MATERIALS PROVIDED: Begin

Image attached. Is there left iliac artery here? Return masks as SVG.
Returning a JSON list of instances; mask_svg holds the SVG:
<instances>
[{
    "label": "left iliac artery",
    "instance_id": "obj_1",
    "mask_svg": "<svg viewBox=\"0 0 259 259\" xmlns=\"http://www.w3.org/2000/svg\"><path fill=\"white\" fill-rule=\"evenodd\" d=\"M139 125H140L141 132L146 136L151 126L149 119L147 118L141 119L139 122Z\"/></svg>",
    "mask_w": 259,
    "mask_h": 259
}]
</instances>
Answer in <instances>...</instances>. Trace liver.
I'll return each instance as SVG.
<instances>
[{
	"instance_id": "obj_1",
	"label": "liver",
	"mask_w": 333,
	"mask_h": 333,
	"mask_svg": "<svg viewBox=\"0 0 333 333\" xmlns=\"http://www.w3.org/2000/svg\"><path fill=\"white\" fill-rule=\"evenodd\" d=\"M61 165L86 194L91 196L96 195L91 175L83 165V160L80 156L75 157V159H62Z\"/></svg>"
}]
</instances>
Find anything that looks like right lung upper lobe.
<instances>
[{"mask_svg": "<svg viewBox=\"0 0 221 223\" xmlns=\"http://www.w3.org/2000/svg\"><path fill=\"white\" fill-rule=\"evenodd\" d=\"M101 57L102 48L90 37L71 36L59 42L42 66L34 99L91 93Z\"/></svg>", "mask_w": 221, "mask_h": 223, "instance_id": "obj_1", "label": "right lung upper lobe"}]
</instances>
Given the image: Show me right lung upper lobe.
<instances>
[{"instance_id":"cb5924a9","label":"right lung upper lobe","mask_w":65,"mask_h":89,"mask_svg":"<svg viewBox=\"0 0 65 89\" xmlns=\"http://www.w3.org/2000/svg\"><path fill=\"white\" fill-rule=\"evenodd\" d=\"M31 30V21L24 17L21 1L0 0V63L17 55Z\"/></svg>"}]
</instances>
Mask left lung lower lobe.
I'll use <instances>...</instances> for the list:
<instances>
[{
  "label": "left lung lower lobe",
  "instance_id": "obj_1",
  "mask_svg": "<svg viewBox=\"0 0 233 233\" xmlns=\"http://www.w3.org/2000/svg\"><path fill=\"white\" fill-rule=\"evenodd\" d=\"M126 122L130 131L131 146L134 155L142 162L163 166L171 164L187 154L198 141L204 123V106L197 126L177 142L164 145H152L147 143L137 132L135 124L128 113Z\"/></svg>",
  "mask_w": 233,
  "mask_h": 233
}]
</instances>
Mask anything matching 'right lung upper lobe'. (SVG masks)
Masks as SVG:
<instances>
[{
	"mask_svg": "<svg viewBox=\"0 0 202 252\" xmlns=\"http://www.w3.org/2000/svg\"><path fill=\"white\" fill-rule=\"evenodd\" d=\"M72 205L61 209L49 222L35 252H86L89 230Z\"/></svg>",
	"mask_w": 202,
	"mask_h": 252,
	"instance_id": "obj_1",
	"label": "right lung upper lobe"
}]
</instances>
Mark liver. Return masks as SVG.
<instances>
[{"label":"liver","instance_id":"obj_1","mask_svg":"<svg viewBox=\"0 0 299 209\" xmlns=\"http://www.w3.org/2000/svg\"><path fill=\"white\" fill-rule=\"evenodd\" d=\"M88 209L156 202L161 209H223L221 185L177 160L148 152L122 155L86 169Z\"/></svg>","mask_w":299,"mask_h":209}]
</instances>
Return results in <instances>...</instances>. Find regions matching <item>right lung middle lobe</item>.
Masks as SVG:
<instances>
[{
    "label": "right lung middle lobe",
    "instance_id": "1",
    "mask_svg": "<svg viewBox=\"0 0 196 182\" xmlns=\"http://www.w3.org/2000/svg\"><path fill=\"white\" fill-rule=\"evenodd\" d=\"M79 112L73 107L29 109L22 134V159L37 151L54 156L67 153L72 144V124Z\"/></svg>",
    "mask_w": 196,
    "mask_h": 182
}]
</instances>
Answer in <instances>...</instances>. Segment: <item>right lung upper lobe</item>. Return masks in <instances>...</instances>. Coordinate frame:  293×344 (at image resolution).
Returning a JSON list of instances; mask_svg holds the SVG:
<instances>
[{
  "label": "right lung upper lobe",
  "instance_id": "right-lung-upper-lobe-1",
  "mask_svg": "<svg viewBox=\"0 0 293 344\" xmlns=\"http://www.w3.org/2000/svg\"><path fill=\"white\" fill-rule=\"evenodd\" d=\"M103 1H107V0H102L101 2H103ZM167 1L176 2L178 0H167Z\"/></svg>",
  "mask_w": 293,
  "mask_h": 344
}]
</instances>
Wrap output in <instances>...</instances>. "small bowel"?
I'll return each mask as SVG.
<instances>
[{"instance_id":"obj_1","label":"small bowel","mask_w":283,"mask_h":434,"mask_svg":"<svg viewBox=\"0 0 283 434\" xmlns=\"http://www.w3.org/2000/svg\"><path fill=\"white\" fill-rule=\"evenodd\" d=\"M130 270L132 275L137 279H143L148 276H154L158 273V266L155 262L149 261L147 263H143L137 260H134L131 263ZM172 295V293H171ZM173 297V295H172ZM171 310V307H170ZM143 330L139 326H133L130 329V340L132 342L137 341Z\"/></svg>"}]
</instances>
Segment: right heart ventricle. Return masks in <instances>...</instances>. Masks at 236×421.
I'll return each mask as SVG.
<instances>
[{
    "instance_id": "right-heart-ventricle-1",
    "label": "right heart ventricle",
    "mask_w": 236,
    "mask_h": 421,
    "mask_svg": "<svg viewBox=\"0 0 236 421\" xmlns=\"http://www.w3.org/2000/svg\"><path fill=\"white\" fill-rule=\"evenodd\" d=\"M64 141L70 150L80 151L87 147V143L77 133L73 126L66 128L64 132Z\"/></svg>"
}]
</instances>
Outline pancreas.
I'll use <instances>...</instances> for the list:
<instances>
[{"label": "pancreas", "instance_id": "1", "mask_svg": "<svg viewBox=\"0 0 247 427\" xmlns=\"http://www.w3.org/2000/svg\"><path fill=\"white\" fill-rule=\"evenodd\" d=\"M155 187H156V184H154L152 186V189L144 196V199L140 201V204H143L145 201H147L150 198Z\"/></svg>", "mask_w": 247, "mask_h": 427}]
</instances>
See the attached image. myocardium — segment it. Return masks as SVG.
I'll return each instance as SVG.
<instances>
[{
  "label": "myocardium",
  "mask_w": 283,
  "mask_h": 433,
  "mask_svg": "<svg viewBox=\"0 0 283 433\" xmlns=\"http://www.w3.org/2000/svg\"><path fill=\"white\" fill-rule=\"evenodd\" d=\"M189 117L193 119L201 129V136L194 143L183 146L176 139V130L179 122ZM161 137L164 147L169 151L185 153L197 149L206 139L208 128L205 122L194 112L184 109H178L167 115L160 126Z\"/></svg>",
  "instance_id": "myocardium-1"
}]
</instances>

MATERIALS PROVIDED: End

** ACTION ITEM **
Your response should consist of the records, printed exactly.

** OUTPUT OF THE TASK **
Image attached. Is there left iliac artery here? Return masks as SVG.
Returning a JSON list of instances; mask_svg holds the SVG:
<instances>
[{
    "label": "left iliac artery",
    "instance_id": "obj_1",
    "mask_svg": "<svg viewBox=\"0 0 259 259\" xmlns=\"http://www.w3.org/2000/svg\"><path fill=\"white\" fill-rule=\"evenodd\" d=\"M139 125H140L141 132L146 136L151 126L149 119L147 118L141 119L139 122Z\"/></svg>",
    "mask_w": 259,
    "mask_h": 259
}]
</instances>
Answer in <instances>...</instances>. Trace liver.
I'll return each instance as SVG.
<instances>
[{
	"instance_id": "obj_1",
	"label": "liver",
	"mask_w": 333,
	"mask_h": 333,
	"mask_svg": "<svg viewBox=\"0 0 333 333\" xmlns=\"http://www.w3.org/2000/svg\"><path fill=\"white\" fill-rule=\"evenodd\" d=\"M61 165L86 194L91 196L96 195L91 175L83 165V160L80 156L75 157V159H62Z\"/></svg>"
}]
</instances>
Find anything that looks like right lung upper lobe.
<instances>
[{"mask_svg": "<svg viewBox=\"0 0 221 223\" xmlns=\"http://www.w3.org/2000/svg\"><path fill=\"white\" fill-rule=\"evenodd\" d=\"M101 57L102 48L90 37L71 36L59 42L42 66L34 99L91 93Z\"/></svg>", "mask_w": 221, "mask_h": 223, "instance_id": "obj_1", "label": "right lung upper lobe"}]
</instances>
Given the image: Show me right lung upper lobe.
<instances>
[{"instance_id":"cb5924a9","label":"right lung upper lobe","mask_w":65,"mask_h":89,"mask_svg":"<svg viewBox=\"0 0 65 89\" xmlns=\"http://www.w3.org/2000/svg\"><path fill=\"white\" fill-rule=\"evenodd\" d=\"M31 30V21L24 17L21 1L0 0V63L17 55Z\"/></svg>"}]
</instances>
Mask left lung lower lobe.
I'll use <instances>...</instances> for the list:
<instances>
[{
  "label": "left lung lower lobe",
  "instance_id": "obj_1",
  "mask_svg": "<svg viewBox=\"0 0 233 233\" xmlns=\"http://www.w3.org/2000/svg\"><path fill=\"white\" fill-rule=\"evenodd\" d=\"M126 122L130 131L131 146L134 155L142 162L163 166L171 164L187 154L198 141L204 123V106L197 126L177 142L164 145H152L147 143L137 132L135 124L128 113Z\"/></svg>",
  "mask_w": 233,
  "mask_h": 233
}]
</instances>
Mask anything matching 'right lung upper lobe'. (SVG masks)
Masks as SVG:
<instances>
[{
	"mask_svg": "<svg viewBox=\"0 0 202 252\" xmlns=\"http://www.w3.org/2000/svg\"><path fill=\"white\" fill-rule=\"evenodd\" d=\"M72 205L61 209L49 222L35 252H86L89 230Z\"/></svg>",
	"mask_w": 202,
	"mask_h": 252,
	"instance_id": "obj_1",
	"label": "right lung upper lobe"
}]
</instances>
Mark liver. Return masks as SVG.
<instances>
[{"label":"liver","instance_id":"obj_1","mask_svg":"<svg viewBox=\"0 0 299 209\" xmlns=\"http://www.w3.org/2000/svg\"><path fill=\"white\" fill-rule=\"evenodd\" d=\"M88 209L156 202L161 209H223L221 185L177 160L148 152L122 155L86 169Z\"/></svg>","mask_w":299,"mask_h":209}]
</instances>
Return results in <instances>...</instances>. Find regions matching <item>right lung middle lobe</item>.
Masks as SVG:
<instances>
[{
    "label": "right lung middle lobe",
    "instance_id": "1",
    "mask_svg": "<svg viewBox=\"0 0 196 182\" xmlns=\"http://www.w3.org/2000/svg\"><path fill=\"white\" fill-rule=\"evenodd\" d=\"M79 112L73 107L29 109L22 134V159L37 151L54 156L67 153L72 144V124Z\"/></svg>",
    "mask_w": 196,
    "mask_h": 182
}]
</instances>
Answer in <instances>...</instances>. Segment: <item>right lung upper lobe</item>. Return masks in <instances>...</instances>. Coordinate frame:  293×344 (at image resolution).
Returning a JSON list of instances; mask_svg holds the SVG:
<instances>
[{
  "label": "right lung upper lobe",
  "instance_id": "right-lung-upper-lobe-1",
  "mask_svg": "<svg viewBox=\"0 0 293 344\" xmlns=\"http://www.w3.org/2000/svg\"><path fill=\"white\" fill-rule=\"evenodd\" d=\"M103 1H107V0H102L101 2H103ZM167 1L176 2L178 0H167Z\"/></svg>",
  "mask_w": 293,
  "mask_h": 344
}]
</instances>
Wrap output in <instances>...</instances>. "small bowel"?
I'll return each mask as SVG.
<instances>
[{"instance_id":"obj_1","label":"small bowel","mask_w":283,"mask_h":434,"mask_svg":"<svg viewBox=\"0 0 283 434\" xmlns=\"http://www.w3.org/2000/svg\"><path fill=\"white\" fill-rule=\"evenodd\" d=\"M130 270L132 275L137 279H143L148 276H154L158 273V266L155 262L149 261L147 263H143L137 260H134L131 263ZM172 295V293H171ZM173 297V295H172ZM171 310V307H170ZM143 330L139 326H133L130 329V340L132 342L137 341Z\"/></svg>"}]
</instances>
Segment: right heart ventricle. Return masks in <instances>...</instances>. Masks at 236×421.
I'll return each mask as SVG.
<instances>
[{
    "instance_id": "right-heart-ventricle-1",
    "label": "right heart ventricle",
    "mask_w": 236,
    "mask_h": 421,
    "mask_svg": "<svg viewBox=\"0 0 236 421\" xmlns=\"http://www.w3.org/2000/svg\"><path fill=\"white\" fill-rule=\"evenodd\" d=\"M64 141L70 150L80 151L87 147V143L77 133L73 126L66 128L64 132Z\"/></svg>"
}]
</instances>
Outline pancreas.
I'll use <instances>...</instances> for the list:
<instances>
[{"label": "pancreas", "instance_id": "1", "mask_svg": "<svg viewBox=\"0 0 247 427\" xmlns=\"http://www.w3.org/2000/svg\"><path fill=\"white\" fill-rule=\"evenodd\" d=\"M155 187H156V184H154L152 186V189L144 196V199L140 201V204H143L145 201H147L150 198Z\"/></svg>", "mask_w": 247, "mask_h": 427}]
</instances>
See the attached image. myocardium — segment it. Return masks as SVG.
I'll return each instance as SVG.
<instances>
[{
  "label": "myocardium",
  "mask_w": 283,
  "mask_h": 433,
  "mask_svg": "<svg viewBox=\"0 0 283 433\" xmlns=\"http://www.w3.org/2000/svg\"><path fill=\"white\" fill-rule=\"evenodd\" d=\"M189 117L193 119L201 129V136L194 143L183 146L176 139V130L179 122ZM161 137L164 147L169 151L185 153L197 149L206 139L208 128L205 122L194 112L184 109H178L167 115L160 126Z\"/></svg>",
  "instance_id": "myocardium-1"
}]
</instances>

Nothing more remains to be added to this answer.